Magistrado ponente: Luis Benedicto Herrera Díaz

CORTE SUPREMA DE JUSTICIA Radicación n.° 63476 LUIS BENEDICTO HERRERA DÍAZ Magistrado ponente STL8533-2021 Radicación n.° 63476 Acta 24 Bogotá, D. C., treinta (30) de junio de dos mil veintiuno (2021). Se resuelve la acción de tutela presentada por MARÍA MARGARITA DEL CARMEN CARDONE AFANADOR contra la SALA LABORAL DEL TRIBUNAL SUPERIOR DE IBAGUÉ y el JUZGADO CUARTO LABORAL DEL CIRCUITO de esa misma ciudad, trámite al cual fue vinculada COLPENSIONES, LILIA GAITÁN ROMERO y demás partes e intervinientes del proceso ordinario laboral n° 73001310500420160000601.

I.

ANTECEDENTES La accionante instauró acción de tutela con el propósito de obtener el amparo de sus derechos fundamentales al debido proceso, defensa, seguridad social y el principio de «prevalencia del derecho sustancial sobre el ritual», presuntamente vulnerados por los accionados.
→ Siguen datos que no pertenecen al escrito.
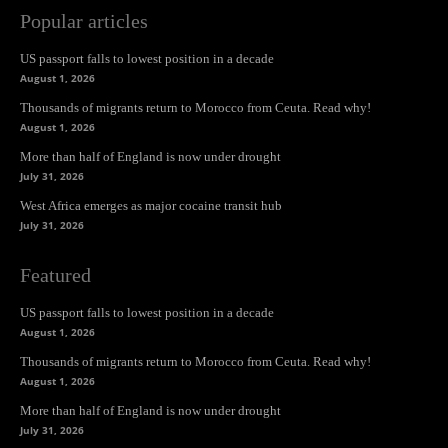
Popular articles
US passport falls to lowest position in a decade
August 1, 2026
Thousands of migrants return to Morocco from Ceuta. Read why!
August 1, 2026
More than half of England is now under drought
July 31, 2026
West Africa emerges as major cocaine transit hub
July 31, 2026
Featured
US passport falls to lowest position in a decade
August 1, 2026
Thousands of migrants return to Morocco from Ceuta. Read why!
August 1, 2026
More than half of England is now under drought
July 31, 2026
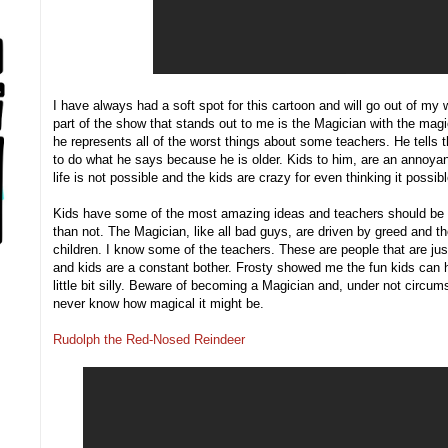
I have always had a soft spot for this cartoon and will go out of my 
part of the show that stands out to me is the Magician with the magic
he represents all of the worst things about some teachers. He tells 
to do what he says because he is older. Kids to him, are an annoyan
life is not possible and the kids are crazy for even thinking it possibl
Kids have some of the most amazing ideas and teachers should be a
than not. The Magician, like all bad guys, are driven by greed and t
children. I know some of the teachers. These are people that are just 
and kids are a constant bother. Frosty showed me the fun kids can 
little bit silly. Beware of becoming a Magician and, under not circu
never know how magical it might be.
Rudolph the Red-Nosed Reindeer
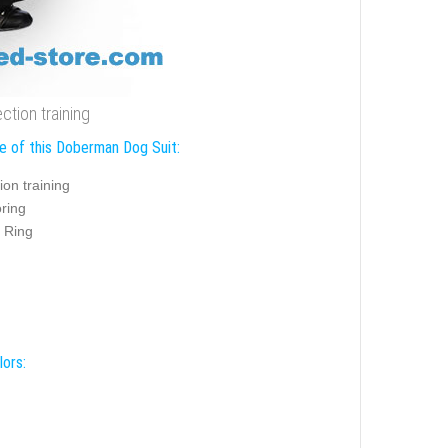
ction training
e of this Doberman Dog Suit:
ion training
ring
 Ring
lors:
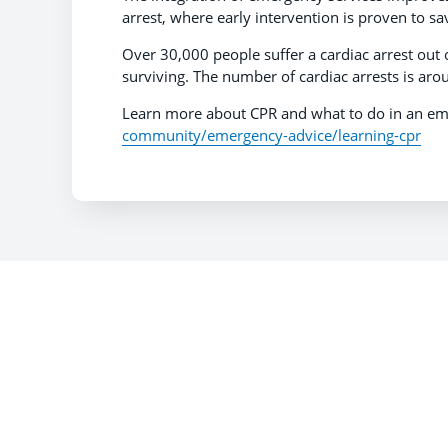
arrest, where early intervention is proven to sa
Over 30,000 people suffer a cardiac arrest out 
surviving. The number of cardiac arrests is aro
Learn more about CPR and what to do in an em
community/emergency-advice/learning-cpr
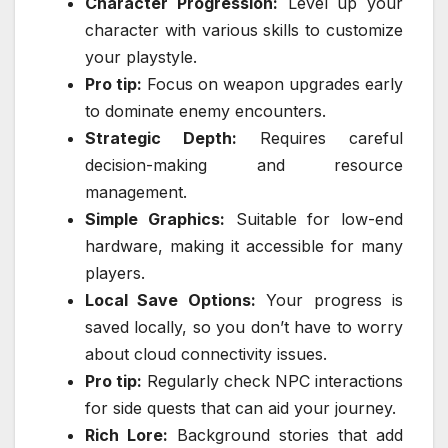
Character Progression:
Level up your
character with various skills to customize
your playstyle.
Pro tip:
Focus on weapon upgrades early
to dominate enemy encounters.
Strategic Depth:
Requires careful
decision-making and resource
management.
Simple Graphics:
Suitable for low-end
hardware, making it accessible for many
players.
Local Save Options:
Your progress is
saved locally, so you don’t have to worry
about cloud connectivity issues.
Pro tip:
Regularly check NPC interactions
for side quests that can aid your journey.
Rich Lore:
Background stories that add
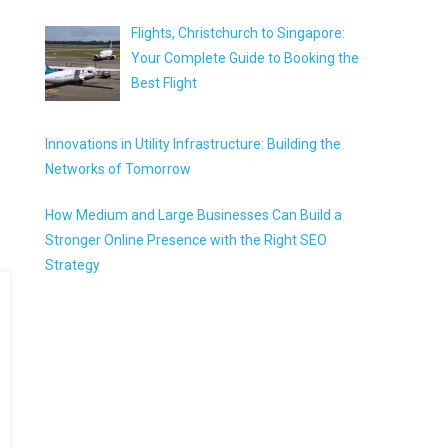
Flights, Christchurch to Singapore:
Your Complete Guide to Booking the
Best Flight
Innovations in Utility Infrastructure: Building the
Networks of Tomorrow
How Medium and Large Businesses Can Build a
Stronger Online Presence with the Right SEO
Strategy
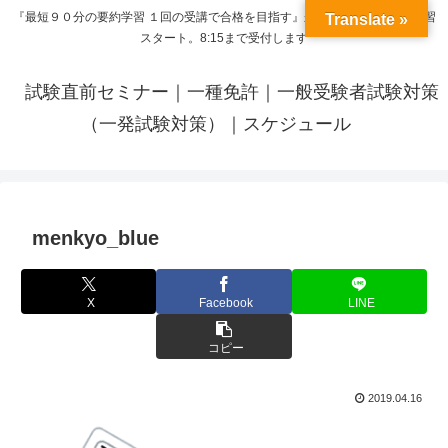
『最短９０分の要約学習 １回の受講で合格を目指す』来呼応した時間から学習
Translate »
スタート。8:15まで受付します
試験直前セミナー｜一種免許｜一般受験者試験対策
（一発試験対策）｜スケジュール
menkyo_blue
X
Facebook
LINE
コピー
2019.04.16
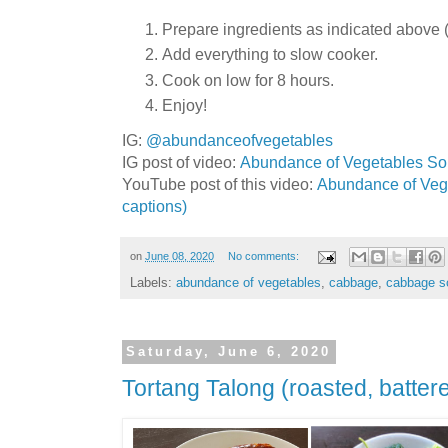
Prepare ingredients as indicated above (c
Add everything to slow cooker.
Cook on low for 8 hours.
Enjoy!
IG:
@abundanceofvegetables
IG post of video:
Abundance of Vegetables Sou
YouTube post of this video:
Abundance of Vege
captions)
on
June 08, 2020
No comments:
Labels:
abundance of vegetables
,
cabbage
,
cabbage s
Saturday, June 6, 2020
Tortang Talong (roasted, batter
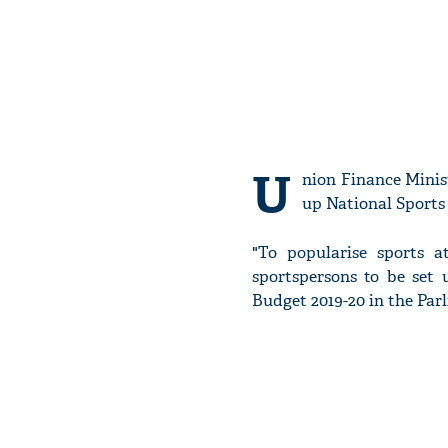
U
nion Finance Minis
up National Sports
"To popularise sports a
sportspersons to be set
Budget 2019-20 in the Par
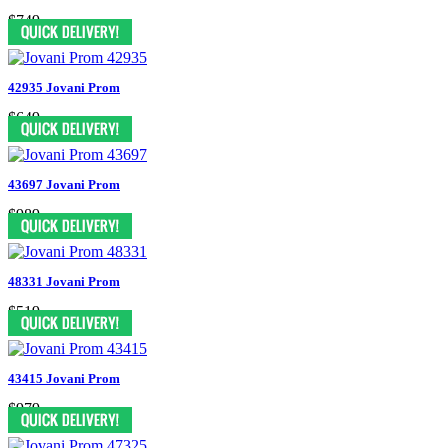
$749
42935 Jovani Prom
$649
43697 Jovani Prom
$989
48331 Jovani Prom
$519
43415 Jovani Prom
$979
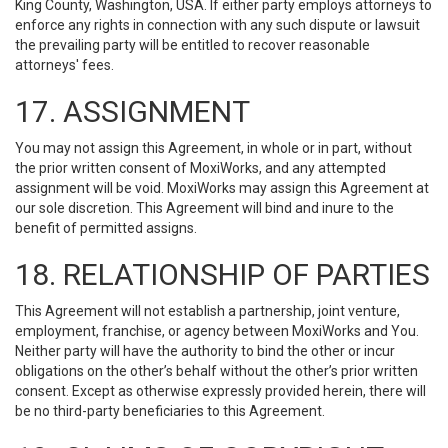
King County, Washington, USA. If either party employs attorneys to
enforce any rights in connection with any such dispute or lawsuit
the prevailing party will be entitled to recover reasonable
attorneys' fees.
17. ASSIGNMENT
You may not assign this Agreement, in whole or in part, without
the prior written consent of MoxiWorks, and any attempted
assignment will be void. MoxiWorks may assign this Agreement at
our sole discretion. This Agreement will bind and inure to the
benefit of permitted assigns.
18. RELATIONSHIP OF PARTIES
This Agreement will not establish a partnership, joint venture,
employment, franchise, or agency between MoxiWorks and You.
Neither party will have the authority to bind the other or incur
obligations on the other’s behalf without the other’s prior written
consent. Except as otherwise expressly provided herein, there will
be no third-party beneficiaries to this Agreement.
Refirió que cuenta con 63 años de edad; que el 7 de julio de 1984 contrajo nupcias por el rito católico con Jaime Santiago Puertas con quien convivió hasta el 30 de septiembre de 2014, cuando falleció; que dentro de dicha unión procrearon a sus hijos: Jaime Santiago y María Camila y que dependió económicamente de su esposo, dado que aun cuando es de profesión odontóloga, no la puedo ejercer debido a la cirugía de cráneo a la que fue sometida por « HERNIA DE AMIGDALAS CEREBELOSAS HASTA C1 de la columna con COMPRESIÓN BULBOMEDULAR, comprometiendo el canal cefalorraquiedo», procedimiento que fue realizado en la Clínica Medicadiz S.A., en el 2011, que costeó su cónyuge.

Expuso que su esposo era de profesión ingeniero agrónomo y trabajó al servicio de SERVIARROZ en Lérida (Tolima); que en dicho lugar arrendó una vivienda para «descansar al medio día cuando las exigencias laborales así lo permitían», sin que por ello su domicilio en Mariquita dejara de serlo, dado que siempre llegaba en las noches a compartir con ella y sus hijos.

Indicó que mediante Resolución n° GNR71500 del 4 de marzo de 2014, el Instituto de Seguros Sociales le reconoció a su esposo la pensión de vejez; que al reclamar la pensión de sobrevivientes acudió simultáneamente ella y Lilia Gaitán Romero, quien « alegó tener mejor derecho a la pensión en su calidad de compañera permanente» y Colpensiones, por acto administrativo n° GNR 99553 de abril de 2015, negó la prestación; que los recursos de ley formulados fueron desatados a través de los proveídos GNR 23458 de 5 de agosto y VPB 65349 de 8 de octubre, ambos de 2015, manteniendo incólume la decisión hasta tanto la jurisdicción ordinaria definiera el conflicto suscitado entre compañera y cónyuge.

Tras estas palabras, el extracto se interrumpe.